Targeted cancer therapies are likely to be more effective and less toxic to normal cells than standard chemotherapeutic agents and radiation therapy. These therapies are commonly used alone, in combination with other targeted therapies, and in combination with other cancer treatments, such as chemotherapy. Targeted cancer therapies approved for clinical use include drugs that block cell growth signaling (e.g., tyrosine kinase and serine-threonine kinase inhibitors), drugs that disrupt tumor blood vessel development (e.g., bevacizumab), evoke apoptosis or programed death of specific cancer cells (e.g., trabectedin), activate the immune system to recognize tumor neoantigens and destroy specific cancer cells (e.g., cancer vaccines and immune checkpoint inhibitors), and/or deliver cytotoxic toxic drugs (e.g., nab-paclitaxel) to cancer cells.
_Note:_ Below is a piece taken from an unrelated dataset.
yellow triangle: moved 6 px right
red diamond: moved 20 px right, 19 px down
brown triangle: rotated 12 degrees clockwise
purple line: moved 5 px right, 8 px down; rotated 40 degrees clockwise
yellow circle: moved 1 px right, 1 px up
Based on observations and reports of chemo-sensitization, we theorize that combinatorial therapies using DeltaRex-G, a cyclin G1 inhibitor, and other molecular targets along the CCNG1 pathway, including Mdm2, PP2A, p53, Rb, and c-Myc, may exert additive, complementary, and/or synergistic effects in the treatment of advanced metastatic cancers. Drugs that are already US Food and Drug Administration (FDA) approved or are currently in clinical trials include the following: the Mdm2 inhibitor (e.g., AMG232 and Nutlin 3a), the CDK4/CDK6/Rb inhibitor Palbociclib (PD0332991, Ibrance), and the mutated p53 inhibitor SAHA (Vorinostat). While c-Myc is overexpressed in many kinds of cancer, strategies to effectively modulate c-Myc activity (outside of modulating its targeting and activation by cyclin G1) do not yet exist; however, the small molecule anticancer agent APTO-253 appears to inhibit c-Myc expression to some degree, while inducing cell cycle arrest and apoptosis in certain hematologic malignancies.
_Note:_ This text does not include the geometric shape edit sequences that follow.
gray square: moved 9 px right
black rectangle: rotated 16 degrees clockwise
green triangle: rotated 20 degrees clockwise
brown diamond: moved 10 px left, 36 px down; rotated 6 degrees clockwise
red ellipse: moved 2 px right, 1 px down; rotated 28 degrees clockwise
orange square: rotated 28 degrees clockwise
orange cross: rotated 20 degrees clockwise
It is possible that repeated cyclin G1 inhibition alone, such as by DeltaRex-G—by suppressive genetic strategies and/or selective biochemical blockades—will turn out to be a necessary and sufficient treatment regimen in terms of cancer gene therapy. However, at this reflective point in time, it would also be prudent to monitor the associated pharmacological effects on the other major oncogenic drivers within these newly characterized cyclin-G1 dependent pathways. Evaluating the safety and efficacy of DeltaRex-G combination regimens, that being cyclin G1 inhibitor therapy combined with modulating one or more of the executor proteins (CDK2/5, PP2A, p53, c-Myc) in the CCNG1 pathway, represents a new opportunity for advancement of cell cycle checkpoint inhibitors in the field of cancer medicine. On the other hand, DeltaRex-G is cytocidal to cancer cells, tumor-associated vasculature, and malignant stromal fibroblasts and may well prime the recruitment and/or entry of cytokines, immune modulators,23, 24, 25 and, potentially, chemotherapeutic, anti-angiogenic, and targeted therapies into the tumor microenvironment. For instance, in a phase 1/2 study using DeltaRex-G + Reximmune-C, a tumor-targeted gene vector encoding a human granulocyte-macrophage colony-stimulating factor (GM-CSF) gene, the reported 1-year overall survival was 86% in chemoresistant solid tumors and B cell lymphoma.24, 25 Hence, combinatorial therapies external to the CCNG1 inhibitor pathway may include DeltaRex-G plus (1) immune-modulatory monoclonal antibodies, including FDA-approved immune checkpoint inhibitors; (2) cytotoxic chemotherapies, such as doxorubicin and trabectedin; (3) anti-angiogenesis agents, such as bevacizumab; (4) selective tyrosine kinase inhibitors; and/or (5) monoclonal antibodies directed against specific features of the evolving metastatic cancer cells (e.g., panitumumab, cetuximab). Viewed from a biochemical perspective, which teaches that “the-first-and-rate-limiting-step” of a given biochemical pathway is often the most important as it is often leveraged in terms of regulatory cause-and-effect, the strategic blockade of cyclin G1 function—its competence-promoting function and its pro-survival function in the face of increasing genetic instability—sets the stage for the new clinical applications and optimization of combinatorial therapies with renewed assurance that cyclin G1 itself is a strategic therapeutic locus indeed.